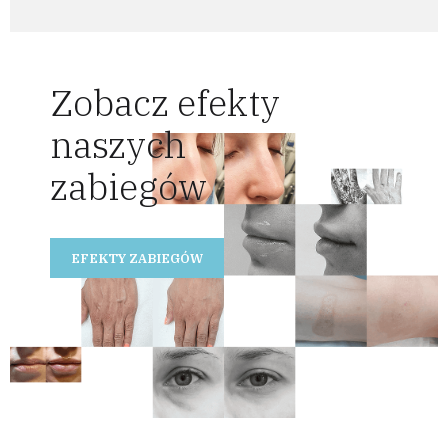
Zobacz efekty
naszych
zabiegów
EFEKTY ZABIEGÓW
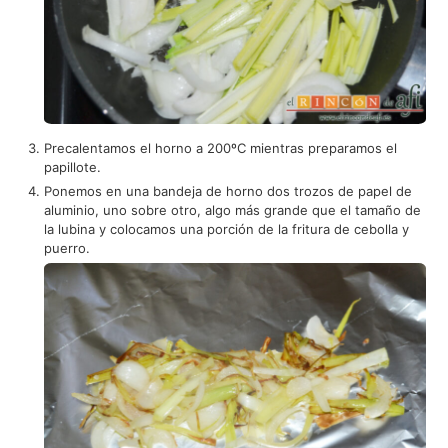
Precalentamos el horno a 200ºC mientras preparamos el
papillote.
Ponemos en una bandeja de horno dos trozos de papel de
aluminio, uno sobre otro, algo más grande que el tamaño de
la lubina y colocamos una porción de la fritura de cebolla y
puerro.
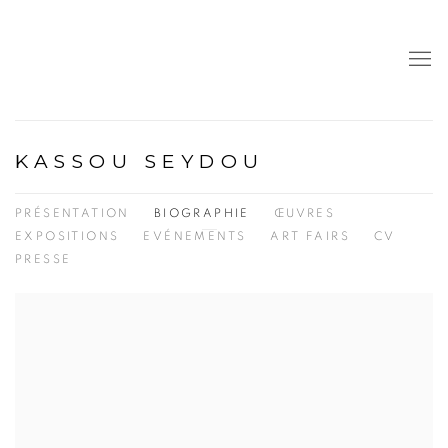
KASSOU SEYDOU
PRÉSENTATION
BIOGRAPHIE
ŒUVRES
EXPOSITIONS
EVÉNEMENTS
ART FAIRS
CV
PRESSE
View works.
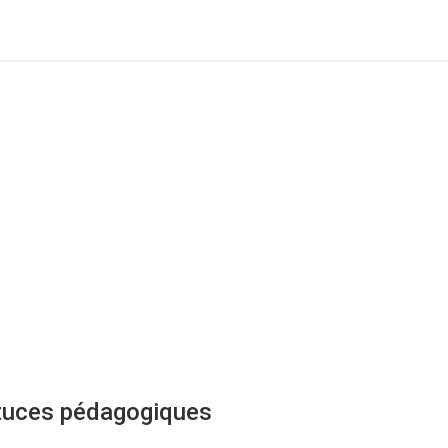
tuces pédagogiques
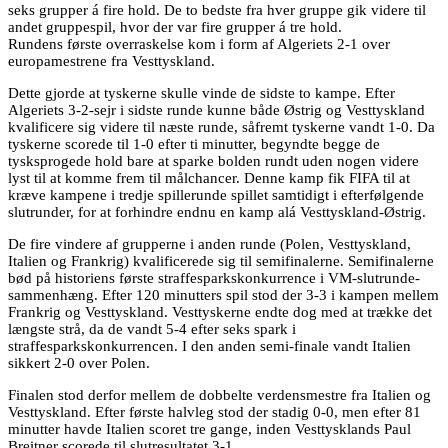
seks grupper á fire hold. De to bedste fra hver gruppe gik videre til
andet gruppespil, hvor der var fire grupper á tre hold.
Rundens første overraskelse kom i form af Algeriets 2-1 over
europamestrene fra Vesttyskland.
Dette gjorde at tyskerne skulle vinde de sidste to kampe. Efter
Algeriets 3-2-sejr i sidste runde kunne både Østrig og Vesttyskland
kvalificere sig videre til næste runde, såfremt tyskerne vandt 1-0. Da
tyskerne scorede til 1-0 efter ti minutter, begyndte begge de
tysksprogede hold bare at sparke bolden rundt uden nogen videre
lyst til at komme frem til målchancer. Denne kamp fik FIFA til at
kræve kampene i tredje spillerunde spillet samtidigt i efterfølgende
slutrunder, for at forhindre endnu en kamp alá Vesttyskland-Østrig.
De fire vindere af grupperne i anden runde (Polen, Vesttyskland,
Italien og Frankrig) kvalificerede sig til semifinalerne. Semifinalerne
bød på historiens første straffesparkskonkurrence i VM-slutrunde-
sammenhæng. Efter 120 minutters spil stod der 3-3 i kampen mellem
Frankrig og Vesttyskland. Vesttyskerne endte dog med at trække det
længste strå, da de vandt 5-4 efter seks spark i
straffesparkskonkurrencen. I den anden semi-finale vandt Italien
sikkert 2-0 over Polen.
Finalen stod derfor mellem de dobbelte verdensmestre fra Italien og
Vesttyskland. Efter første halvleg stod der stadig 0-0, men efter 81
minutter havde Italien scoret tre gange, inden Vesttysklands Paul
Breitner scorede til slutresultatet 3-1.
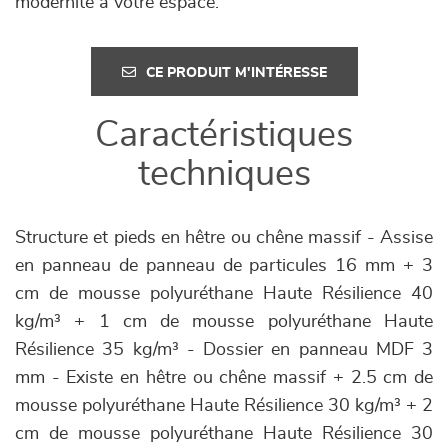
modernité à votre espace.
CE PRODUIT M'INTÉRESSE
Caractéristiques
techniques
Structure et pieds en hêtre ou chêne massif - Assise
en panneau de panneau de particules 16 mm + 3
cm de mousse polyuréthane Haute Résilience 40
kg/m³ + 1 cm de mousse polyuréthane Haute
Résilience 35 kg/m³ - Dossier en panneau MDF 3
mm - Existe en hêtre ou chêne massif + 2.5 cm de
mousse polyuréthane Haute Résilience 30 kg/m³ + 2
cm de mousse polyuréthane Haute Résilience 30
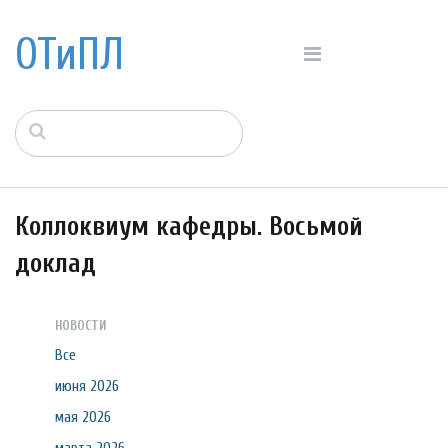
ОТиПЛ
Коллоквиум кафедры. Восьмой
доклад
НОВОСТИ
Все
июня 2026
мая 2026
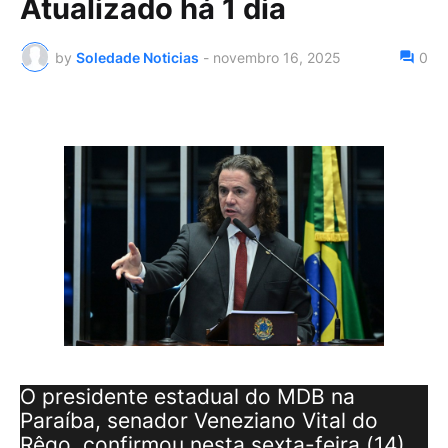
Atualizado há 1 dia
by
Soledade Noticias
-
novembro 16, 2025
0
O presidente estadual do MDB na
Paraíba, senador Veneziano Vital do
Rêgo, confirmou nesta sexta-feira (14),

What is expected:
Every line holding the word "Polen" should be copied out of the material.

Response to the exercise:
De fire vindere af grupperne i anden runde (Polen, Vesttyskland,
sikkert 2-0 over Polen.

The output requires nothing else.